[AVAILABLE DATA]

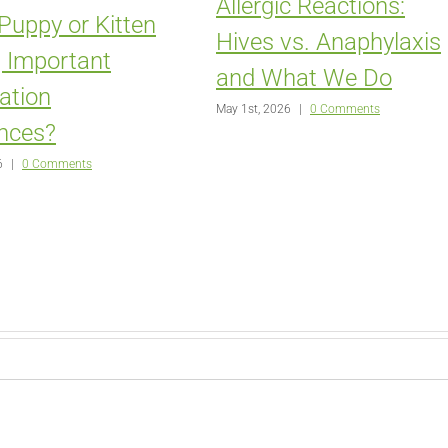
Allergic Reactions:
 Puppy or Kitten
Hives vs. Anaphylaxis
 Important
and What We Do
zation
May 1st, 2026
|
0 Comments
nces?
6
|
0 Comments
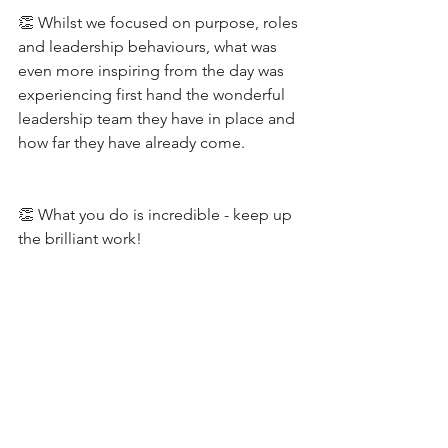
👏 Whilst we focused on purpose, roles 
and leadership behaviours, what was 
even more inspiring from the day was 
experiencing first hand the wonderful 
leadership team they have in place and 
how far they have already come.
👏 What you do is incredible - keep up 
the brilliant work!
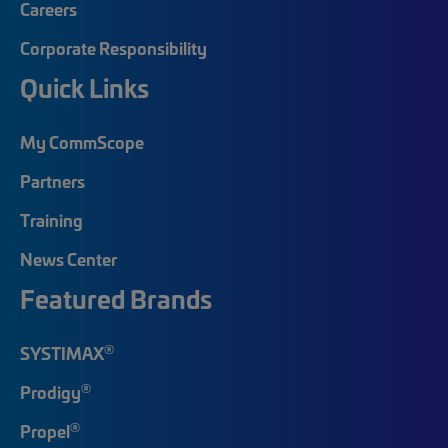
Careers
Corporate Responsibility
Quick Links
My CommScope
Partners
Training
News Center
Featured Brands
®
SYSTIMAX
®
Prodigy
®
Propel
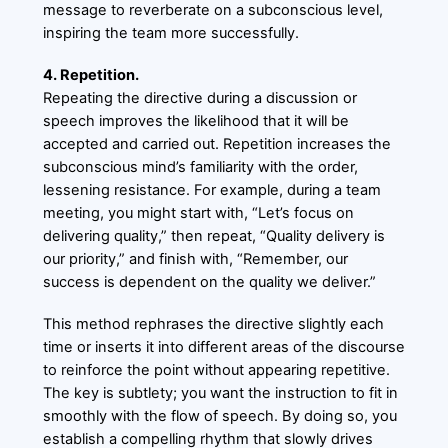
message to reverberate on a subconscious level,
inspiring the team more successfully.
4. Repetition.
Repeating the directive during a discussion or
speech improves the likelihood that it will be
accepted and carried out. Repetition increases the
subconscious mind’s familiarity with the order,
lessening resistance. For example, during a team
meeting, you might start with, “Let’s focus on
delivering quality,” then repeat, “Quality delivery is
our priority,” and finish with, “Remember, our
success is dependent on the quality we deliver.”
This method rephrases the directive slightly each
time or inserts it into different areas of the discourse
to reinforce the point without appearing repetitive.
The key is subtlety; you want the instruction to fit in
smoothly with the flow of speech. By doing so, you
establish a compelling rhythm that slowly drives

[/AVAILABLE DATA]

Repeat the data exactly in full, omitting its pictures.

Allergic Reactions:
 Puppy or Kitten
Hives vs. Anaphylaxis
 Important
and What We Do
zation
May 1st, 2026
|
0 Comments
nces?
6
|
0 Comments
👏 Whilst we focused on purpose, roles 
and leadership behaviours, what was 
even more inspiring from the day was 
experiencing first hand the wonderful 
leadership team they have in place and 
how far they have already come.
👏 What you do is incredible - keep up 
the brilliant work!
Careers
Corporate Responsibility
Quick Links
My CommScope
Partners
Training
News Center
Featured Brands
®
SYSTIMAX
®
Prodigy
®
Propel
message to reverberate on a subconscious level,
inspiring the team more successfully.
4. Repetition.
Repeating the directive during a discussion or
speech improves the likelihood that it will be
accepted and carried out. Repetition increases the
subconscious mind’s familiarity with the order,
lessening resistance. For example, during a team
meeting, you might start with, “Let’s focus on
delivering quality,” then repeat, “Quality delivery is
our priority,” and finish with, “Remember, our
success is dependent on the quality we deliver.”
This method rephrases the directive slightly each
time or inserts it into different areas of the discourse
to reinforce the point without appearing repetitive.
The key is subtlety; you want the instruction to fit in
smoothly with the flow of speech. By doing so, you
establish a compelling rhythm that slowly drives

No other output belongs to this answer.